• [What the task asks]
In the data that follows, count the lines where "siguiente" appears, and write only the number.

• [Dataset excerpts]
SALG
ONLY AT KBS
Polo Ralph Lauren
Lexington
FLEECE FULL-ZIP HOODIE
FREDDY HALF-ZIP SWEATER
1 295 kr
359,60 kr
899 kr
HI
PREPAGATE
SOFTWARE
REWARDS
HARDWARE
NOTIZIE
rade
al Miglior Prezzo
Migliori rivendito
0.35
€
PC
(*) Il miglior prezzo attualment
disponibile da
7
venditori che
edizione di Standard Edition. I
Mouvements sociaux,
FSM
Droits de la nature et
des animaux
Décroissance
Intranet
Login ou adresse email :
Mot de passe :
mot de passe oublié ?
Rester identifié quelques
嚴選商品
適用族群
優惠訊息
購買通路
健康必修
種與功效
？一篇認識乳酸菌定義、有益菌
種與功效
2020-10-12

* * *

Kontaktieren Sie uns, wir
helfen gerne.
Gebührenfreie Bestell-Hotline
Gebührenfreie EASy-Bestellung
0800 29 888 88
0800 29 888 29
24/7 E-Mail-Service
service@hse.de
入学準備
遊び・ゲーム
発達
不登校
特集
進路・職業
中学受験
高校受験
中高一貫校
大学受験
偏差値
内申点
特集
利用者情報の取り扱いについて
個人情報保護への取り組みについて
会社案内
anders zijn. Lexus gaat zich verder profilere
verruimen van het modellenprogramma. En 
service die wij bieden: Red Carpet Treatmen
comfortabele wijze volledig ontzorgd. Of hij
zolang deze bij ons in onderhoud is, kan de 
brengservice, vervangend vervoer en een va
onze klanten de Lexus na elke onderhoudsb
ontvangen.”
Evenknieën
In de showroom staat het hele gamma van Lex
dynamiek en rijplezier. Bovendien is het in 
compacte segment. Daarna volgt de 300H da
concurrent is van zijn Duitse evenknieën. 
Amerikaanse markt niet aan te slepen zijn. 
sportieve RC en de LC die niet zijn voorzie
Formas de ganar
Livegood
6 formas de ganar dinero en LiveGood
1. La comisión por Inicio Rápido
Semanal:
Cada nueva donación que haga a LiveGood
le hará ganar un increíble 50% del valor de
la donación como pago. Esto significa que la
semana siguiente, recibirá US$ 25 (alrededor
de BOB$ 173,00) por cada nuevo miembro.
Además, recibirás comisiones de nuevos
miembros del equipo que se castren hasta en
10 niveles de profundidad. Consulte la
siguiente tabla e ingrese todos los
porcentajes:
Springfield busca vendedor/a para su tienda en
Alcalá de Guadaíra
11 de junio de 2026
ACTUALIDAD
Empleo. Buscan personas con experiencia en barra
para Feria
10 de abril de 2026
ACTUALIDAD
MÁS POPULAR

* * *

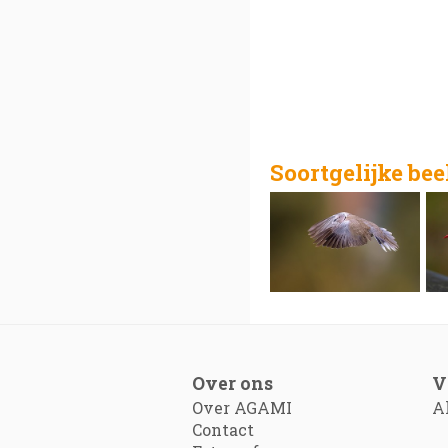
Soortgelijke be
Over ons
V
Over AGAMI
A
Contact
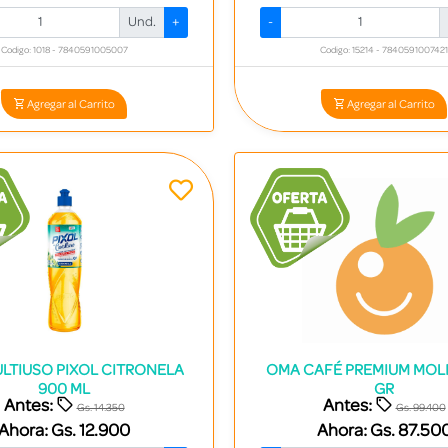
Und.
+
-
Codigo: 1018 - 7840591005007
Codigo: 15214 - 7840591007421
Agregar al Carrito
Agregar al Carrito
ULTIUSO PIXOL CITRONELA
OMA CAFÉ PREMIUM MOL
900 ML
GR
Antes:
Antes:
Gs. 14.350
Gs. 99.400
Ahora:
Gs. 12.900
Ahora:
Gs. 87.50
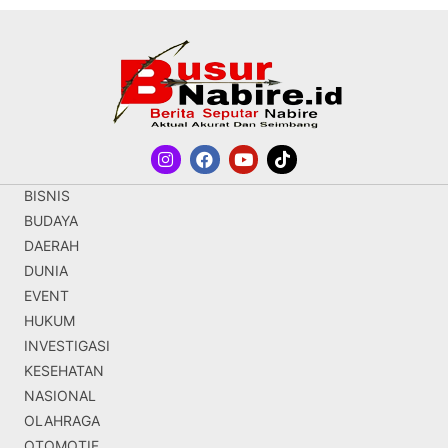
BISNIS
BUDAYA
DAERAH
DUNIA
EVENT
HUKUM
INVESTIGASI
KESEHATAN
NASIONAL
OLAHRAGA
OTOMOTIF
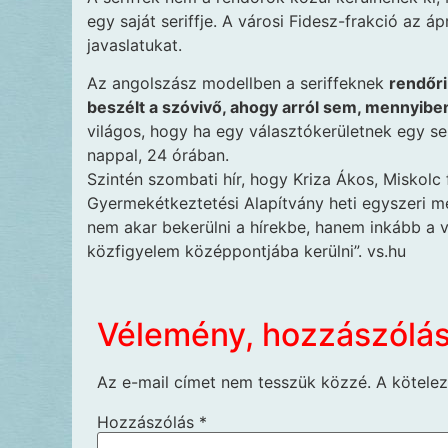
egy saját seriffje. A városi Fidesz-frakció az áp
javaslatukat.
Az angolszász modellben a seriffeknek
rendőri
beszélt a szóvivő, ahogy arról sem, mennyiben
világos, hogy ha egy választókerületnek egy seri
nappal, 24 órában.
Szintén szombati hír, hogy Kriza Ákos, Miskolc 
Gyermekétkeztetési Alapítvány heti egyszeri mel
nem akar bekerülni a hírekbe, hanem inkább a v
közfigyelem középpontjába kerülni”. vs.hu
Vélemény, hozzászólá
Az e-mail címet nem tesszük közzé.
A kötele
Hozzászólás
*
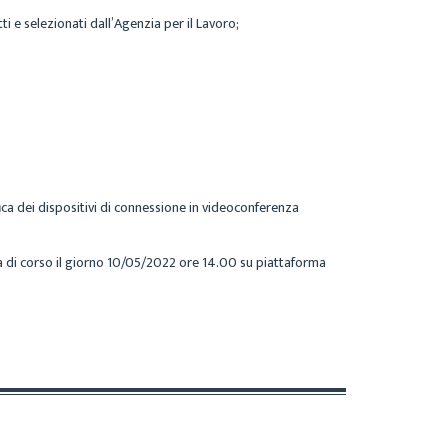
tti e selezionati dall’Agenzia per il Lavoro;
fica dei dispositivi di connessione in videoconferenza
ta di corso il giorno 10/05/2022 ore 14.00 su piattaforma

• [Result of this exercise]
2